[SUPPLIED RECORDS Boundary: Start]

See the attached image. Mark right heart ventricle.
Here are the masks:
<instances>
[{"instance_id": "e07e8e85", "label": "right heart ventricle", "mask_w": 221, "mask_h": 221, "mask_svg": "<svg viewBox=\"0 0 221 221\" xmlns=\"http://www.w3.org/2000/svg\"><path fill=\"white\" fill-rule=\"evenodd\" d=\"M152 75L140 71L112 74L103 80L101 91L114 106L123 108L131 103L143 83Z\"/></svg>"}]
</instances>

[SUPPLIED RECORDS Boundary: End]

## TASK DETAILS
Look through the entries above for the word "heart". Copy every line where it shows up.

## SOLUTION FOR THIS PROBLEM
See the attached image. Mark right heart ventricle.
[{"instance_id": "e07e8e85", "label": "right heart ventricle", "mask_w": 221, "mask_h": 221, "mask_svg": "<svg viewBox=\"0 0 221 221\" xmlns=\"http://www.w3.org/2000/svg\"><path fill=\"white\" fill-rule=\"evenodd\" d=\"M152 75L140 71L112 74L103 80L101 91L114 106L123 108L131 103L143 83Z\"/></svg>"}]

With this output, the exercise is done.